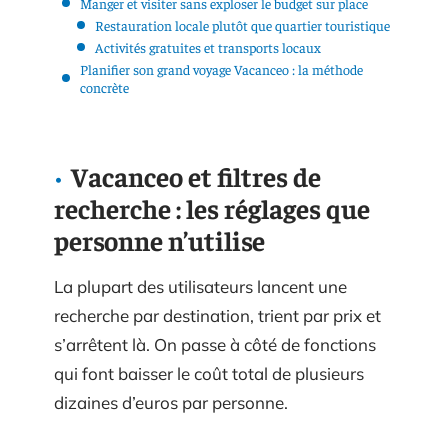
Manger et visiter sans exploser le budget sur place
Restauration locale plutôt que quartier touristique
Activités gratuites et transports locaux
Planifier son grand voyage Vacanceo : la méthode
concrète
Vacanceo et filtres de
recherche : les réglages que
personne n’utilise
La plupart des utilisateurs lancent une
recherche par destination, trient par prix et
s’arrêtent là. On passe à côté de fonctions
qui font baisser le coût total de plusieurs
dizaines d’euros par personne.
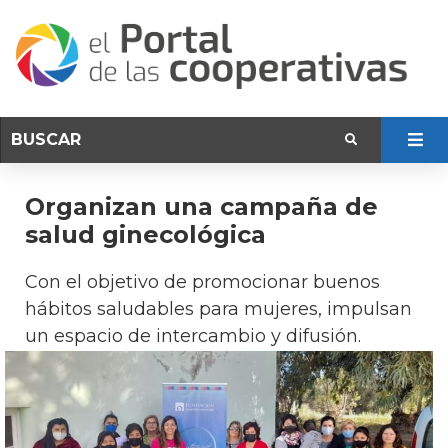
Organizan una campaña de
salud ginecológica
Con el objetivo de promocionar buenos
hábitos saludables para mujeres, impulsan
un espacio de intercambio y difusión.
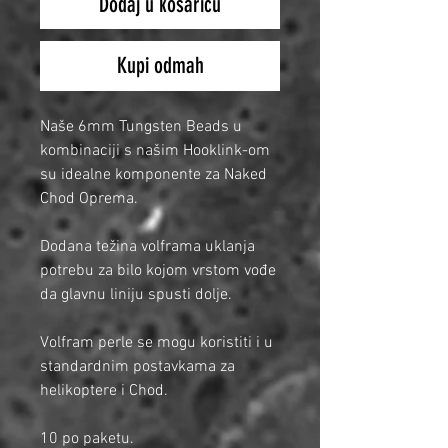
Dodaj u košaricu
Kupi odmah
Naše 6mm Tungsten Beads u
kombinaciji s našim Hooklink-om
su idealne komponente za Naked
Chod Oprema.
Dodana težina volframa uklanja
potrebu za bilo kojom vrstom vođe
da glavnu liniju spusti dolje.
Volfram perle se mogu koristiti i u
standardnim postavkama za
helikoptere i Chod.
10 po paketu.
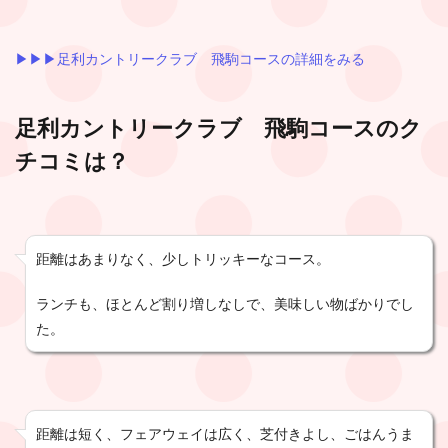
▶︎▶︎▶︎足利カントリークラブ 飛駒コースの詳細をみる
足利カントリークラブ 飛駒コース
のク
チコミは？
距離はあまりなく、少しトリッキーなコース。
ランチも、ほとんど割り増しなしで、美味しい物ばかりでし
た。
距離は短く、フェアウェイは広く、芝付きよし、ごはんうま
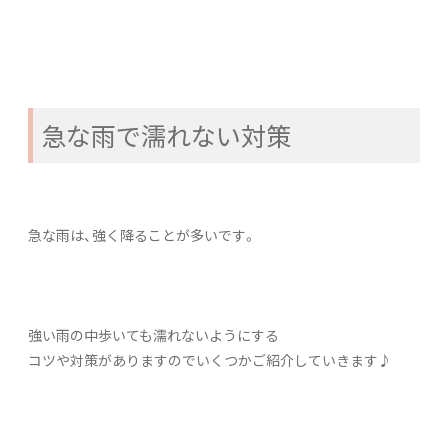
急な雨で濡れない対策
急な雨は、強く降ることが多いです。
強い雨の中歩いても濡れないようにする
コツや対策がありますのでいくつかご紹介していきます♪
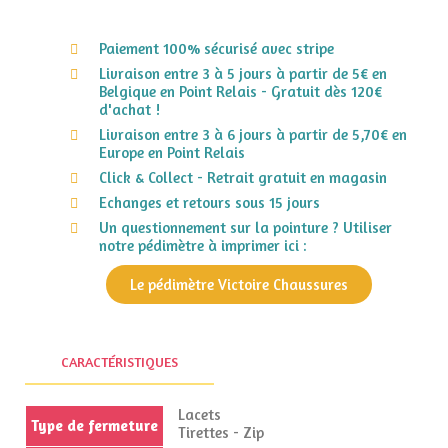
Paiement 100% sécurisé avec stripe
Livraison entre 3 à 5 jours à partir de 5€ en
Belgique en Point Relais - Gratuit dès 120€
d'achat !
Livraison entre 3 à 6 jours à partir de 5,70€ en
Europe en Point Relais
Click & Collect - Retrait gratuit en magasin
Echanges et retours sous 15 jours
Un questionnement sur la pointure ? Utiliser
notre pédimètre à imprimer ici :
Le pédimètre Victoire Chaussures
CARACTÉRISTIQUES
Lacets
Type de fermeture
Tirettes - Zip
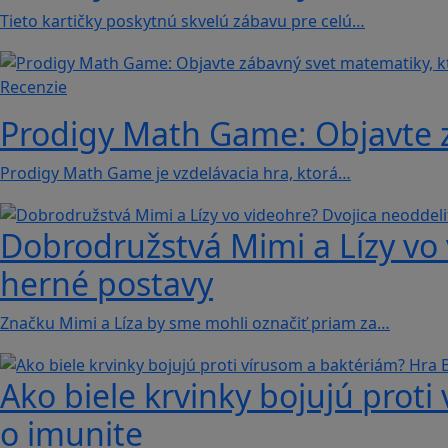
Tieto kartičky poskytnú skvelú zábavu pre celú…
Recenzie
Prodigy Math Game: Objavte z
Prodigy Math Game je vzdelávacia hra, ktorá…
Dobrodružstvá Mimi a Lízy vo 
herné postavy
Značku Mimi a Líza by sme mohli označiť priam za…
Ako biele krvinky bojujú proti
o imunite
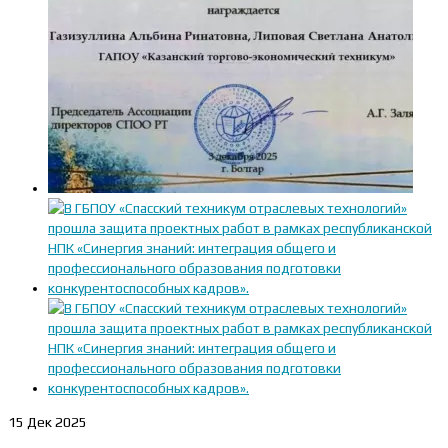
15
Дек 2025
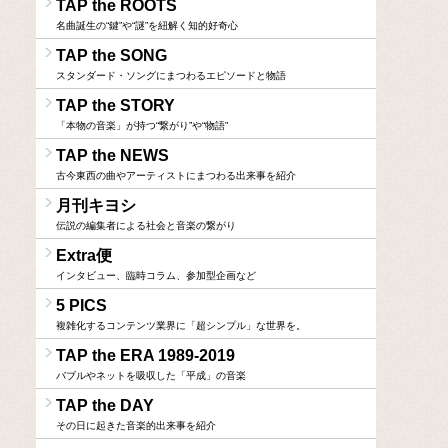
TAP the ROOTS
名曲誕生の“鍵”や“謎”を紐解く知的好奇心
TAP the SONG
スタンダード・ソングにまつわるエピソードと物語
TAP the STORY
「本物の音楽」が持つ“繋がり”や“物語”
TAP the NEWS
古今東西の曲やアーティストにまつわる出来事を紹介
月刊キヨシ
伝説の編集者による社会と音楽の繋がり
Extra便
インタビュー、臨時コラム、参加型企画など
5 PICS
複雑化するコンテンツ業界に「超シンプル」な世界を。
TAP the ERA 1989-2019
バブルやネットを吸収した「平成」の音楽
TAP the DAY
その日に起きた音楽的出来事を紹介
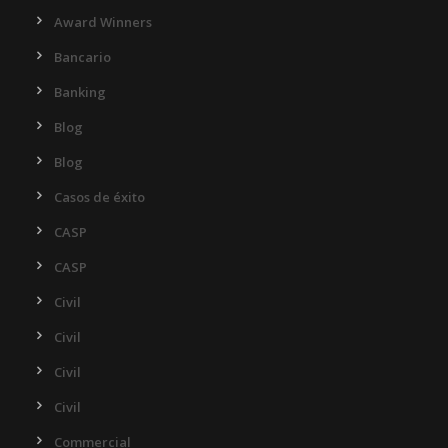
Award Winners
Bancario
Banking
Blog
Blog
Casos de éxito
CASP
CASP
Civil
Civil
Civil
Civil
Commercial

━━━━━━━━

From the records above, transcribe only the stretch from the line with "強い雨の中歩いても濡れないようにする" through the line with "Tirettes - Zip", keeping both ends. Omit pictures.

• _RESULT OF THE TASK_
強い雨の中歩いても濡れないようにする
コツや対策がありますのでいくつかご紹介していきます♪
Paiement 100% sécurisé avec stripe
Livraison entre 3 à 5 jours à partir de 5€ en
Belgique en Point Relais - Gratuit dès 120€
d'achat !
Livraison entre 3 à 6 jours à partir de 5,70€ en
Europe en Point Relais
Click & Collect - Retrait gratuit en magasin
Echanges et retours sous 15 jours
Un questionnement sur la pointure ? Utiliser
notre pédimètre à imprimer ici :
Le pédimètre Victoire Chaussures
CARACTÉRISTIQUES
Lacets
Type de fermeture
Tirettes - Zip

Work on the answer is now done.